Sono 35 i senatori che hanno firmato un subemendamento al disegno di legge costituzionale per ripristinare l’elezione diretta dei senatori (e di questi, 16 sono dem) contraddicendo uno dei capisaldi della riforma del premier
di Claudio Pelagallo
Fronda in maggioranza su Senato elettivo, Trentacinque senatori, di cui 18 della maggioranza (16 del Pd, più Mario Mauro e Salvatore Buemi) hanno depositato un sub-emendamento che ripropone il Senato elettivo. A rischio non è tanto il voto in Commissione quanto quello in aula. In una conferenza stampa alla quale hanno preso parte Vannino Chiti, Felice Casson del PD , Mario Mauro P.I., Loredana De Petris SEL, Francesco Campanella ex M5S, è stato riferito che oltre all’emendamento sull’elezione diretta del Senato, ne sono stati presentati altri, per un numero complessivo di 14 proposte. Esse si riferiscono agli emendamenti presentati dai relatori in Commissione Affari costituzionali del Senato, e saranno quindi votati in quella sede, dove la maggioranza non ha problemi a prescindere dall’accordo con Fi e Lega. I problemi sorgerebbero invece in Aula, dove il governo Renzi ha ottenuto 169 voti al momento della fiducia. Se i 18 non votassero (su un emendamento poi sono 19) diventerebbero determinanti i voti degli altri partiti, come Fi e Lega. Tra i 14 emendamenti ve ne è uno che ripristina quasi il bicameralismo perfetto. Infatti attribuisce al Senato poteri legislativi non solo sulle riforme costituzionali (come fa anche il ddl del governo), ma anche su una serie di altre materie che potrebbero essere ampliate: rapporti con la Chiesa cattolica e le altre confessioni; la condizione giuridica dello straniero, le libertà personali; la libera manifestazione del pensiero; le garanzie processuali; la tutela della salute; diritti politici e sindacali; casi di incandidabilità, ineleggibilità e conflitto di interessi; norme sul referendum, il Consiglio di Stato, la Corte dei Conti, la magistratura ordinaria, il Csm; l’esercizio della giurisdizione; la Corte costituzionale.
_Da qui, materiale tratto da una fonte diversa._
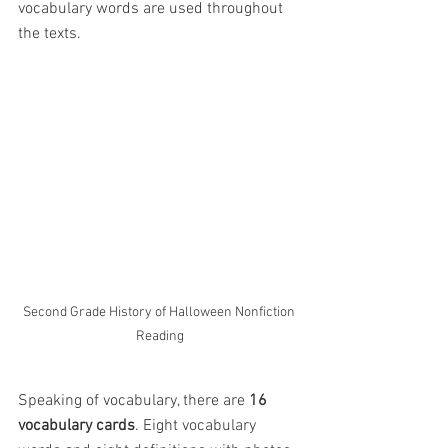
vocabulary words are used throughout 
the texts.
Second Grade History of Halloween Nonfiction 
Reading
Speaking of vocabulary, there are 
16 
vocabulary cards
. Eight vocabulary 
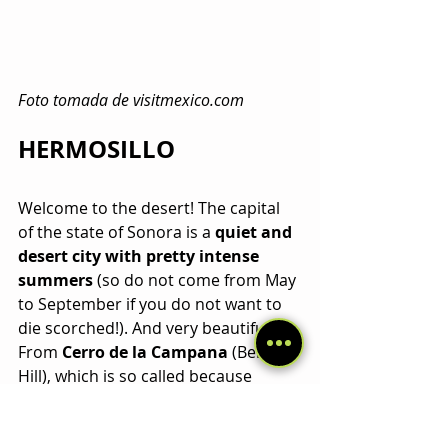
Foto tomada de visitmexico.com
HERMOSILLO
Welcome to the desert! The capital 
of the state of Sonora is a 
quiet and 
desert city with pretty intense 
summers
 (so do not come from May 
to September if you do not want to 
die scorched!). And very beautiful! 
From 
Cerro de la Campana
 (Bell 
Hill), which is so called because 
certain stones hitting each other 
sound like bells you can get a nice 
panoramic of the city.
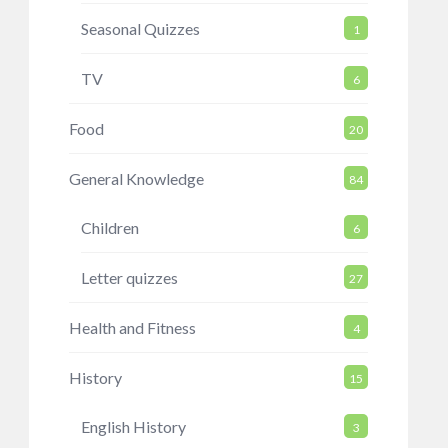
Seasonal Quizzes
1
TV
6
Food
20
General Knowledge
84
Children
6
Letter quizzes
27
Health and Fitness
4
History
15
English History
3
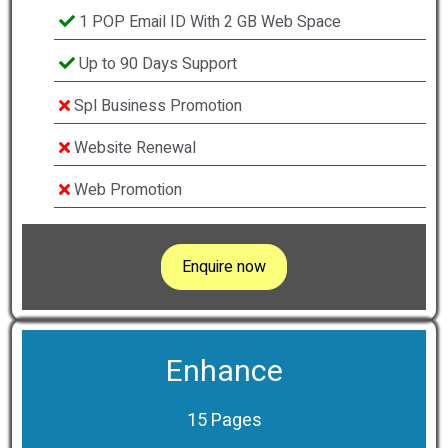
1 POP Email ID With 2 GB Web Space
Up to 90 Days Support
Spl Business Promotion
Website Renewal
Web Promotion
Enquire now
Enhance
15 Pages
Inoltre per tutte le altre leggi approvate solo dalla Camera, se il Senato chiederà modifiche con una determinata maggioranza, Montecitorio potrà respingere tale richiesta solo con una identica maggioranza (nel ddl del governo basta la maggioranza assoluta).
“Non siamo affatto insensibili al tema dei costi della politica. Spiega la Senatrice di Sel Loredana de Petris– La nostra proposta prevede una diminuzione non solo del numero dei senatori ma anche di quello dei deputati, che andrebbe o dimezzato o portato a 470. Quei costi verrebbero dunque tagliati ben più sostanzialmente di quanto non faccia l’attuale testo. Insistiamo – continua la senatrice– nel chiedere che il Senato resti elettivo. Non c’è alcun motivo per non lasciare al popolo il potere di decidere chi deve rappresentarlo. I criteri di elezione di secondo livello previsti dal testo sono destinati a decurtare fortemente il tasso di democraticità delle nostre istituzioni, dal momento che si tratterebbe di un nomina appena camuffata. Sul piano della funzionalità, poi, l’ipotesi di un senato composto da amministratori regionali e sindaci non si sa ancora come scelti, impegnati cioè in doppio incarico, ha già dato prove fallimentari ovunque, in Italia e in Europa, sia stata sperimentata. La decisione di nominare senatori 100 tra consiglieri regionali e sindaci rende inoltre obbligatorio rivedere il criterio dell’immunità parlamentare. In tutta evidenza non è accettabile, soprattutto in questo Paese e in un momento tanto segnato da corruzione e scandali a livello locale, che alcuni amministratori locali siano più al riparo di altri dalle indagini della magistratura. – e conclude la De Petris– è impossibile, oltre che probabilmente incostituzionale, adoperare criteri diversi per i senatori e per i deputati”.
Ma sul tema riforme acque sono molto agitate anche tra le fila di Forza Italia. Secondo voci certe dopo la riunione del gruppo azzurro a palazzo Madama, quasi i due terzi degli onorevoli forzisti preferirebbero un Senato elettivo e quindi diverso da quello del patto Renzi-Berlusconi. Un’incontro difficile, durante il quale Augusto Minzolini si è fatto portavoce di questa larga fetta di senatori che del nuovo Senato non vogliono proprio sentire parlare.